The anticipation and restraint of Advent find their resting place in the Winter Solstice. From then, imperceptibly, the days gather pace, the watching and the waiting change to fulfilment and joy, and the longed-for baby is born. Everyone knows that whenever a baby is born, the world becomes a different place. Nothing is ever the same again.
In one sense Jesus was an ordinary baby, birthed in the usual painful, messy, dangerous way. His family was utterly without wealth or power or influence. Yet his entry into our world had cosmic reverberations. And – if this baby actually created the cosmos – surely this was only to be expected?
It so it happened that it was outsiders who recognised that something irregular was going on that demanded attention, however inconvenient. Yet Jesus was just another baby. Babies are often considered to be a woman’s domain (after all they grow in and come out of a woman’s body and are fed from a woman’s breasts) but this baby seems to have attracted a variety of men from all shades of the social spectrum.

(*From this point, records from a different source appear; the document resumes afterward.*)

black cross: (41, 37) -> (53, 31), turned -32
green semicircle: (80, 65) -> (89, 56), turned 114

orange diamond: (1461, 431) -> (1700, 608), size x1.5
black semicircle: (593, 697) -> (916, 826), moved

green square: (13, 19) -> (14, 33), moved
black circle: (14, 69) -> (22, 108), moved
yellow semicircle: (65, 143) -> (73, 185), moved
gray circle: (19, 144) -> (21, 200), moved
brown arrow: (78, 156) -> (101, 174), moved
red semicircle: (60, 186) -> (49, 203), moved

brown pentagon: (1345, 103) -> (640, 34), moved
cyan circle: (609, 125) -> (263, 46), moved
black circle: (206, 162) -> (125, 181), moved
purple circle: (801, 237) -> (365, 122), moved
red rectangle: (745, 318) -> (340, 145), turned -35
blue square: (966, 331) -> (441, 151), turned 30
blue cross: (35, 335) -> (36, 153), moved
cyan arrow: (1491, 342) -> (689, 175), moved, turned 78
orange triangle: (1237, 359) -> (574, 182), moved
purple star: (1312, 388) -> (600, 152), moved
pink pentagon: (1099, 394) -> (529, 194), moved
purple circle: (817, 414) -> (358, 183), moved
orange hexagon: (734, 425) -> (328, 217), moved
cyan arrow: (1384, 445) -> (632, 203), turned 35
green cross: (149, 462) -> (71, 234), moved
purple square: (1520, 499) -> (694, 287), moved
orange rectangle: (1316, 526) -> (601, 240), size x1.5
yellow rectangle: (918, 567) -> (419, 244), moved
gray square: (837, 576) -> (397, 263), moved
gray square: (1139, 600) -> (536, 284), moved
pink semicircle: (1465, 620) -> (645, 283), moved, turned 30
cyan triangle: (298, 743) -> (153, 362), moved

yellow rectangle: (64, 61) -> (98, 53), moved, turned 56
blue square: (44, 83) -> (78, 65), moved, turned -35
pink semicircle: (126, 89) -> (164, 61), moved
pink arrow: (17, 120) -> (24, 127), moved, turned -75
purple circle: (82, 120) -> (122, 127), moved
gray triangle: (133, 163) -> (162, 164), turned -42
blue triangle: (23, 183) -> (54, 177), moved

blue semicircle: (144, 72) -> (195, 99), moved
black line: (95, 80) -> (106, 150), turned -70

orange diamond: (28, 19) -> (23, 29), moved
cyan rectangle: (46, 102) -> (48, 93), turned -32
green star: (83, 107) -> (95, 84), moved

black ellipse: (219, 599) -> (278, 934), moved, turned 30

Shepherds on the hillside were terrified out of their wits by a crowd of heavenly beings, persuaded by these dazzling, fearsome, insistent creatures to go and find this child. The very stars and planets realigned so that distant scholars (traditionally Persian Zoroastrians) could read the signs of the times and undertake an arduous journey to track down this newborn royal. Herod, the king of the district, heard about this child and felt dangerously threatened – but that’s another story. A lot of effort went into that first Christmas.
Christmas for us in the 21st century can be an intense time too, each passing one a measuring out of our lives, a plumb-line for how we are doing in life. It goes without saying that we all want to be happy at this time of year, and the pressure to have a happy Christmas can be a burden. Do I really belong anywhere? Are my children happy enough, healthy enough, resilient enough? What is the atmosphere going to be like at our dinner table? All the Christmas advertising relentlessly portrays perfection: perfect homes, perfect food, perfect bodies, perfect romance, perfect families.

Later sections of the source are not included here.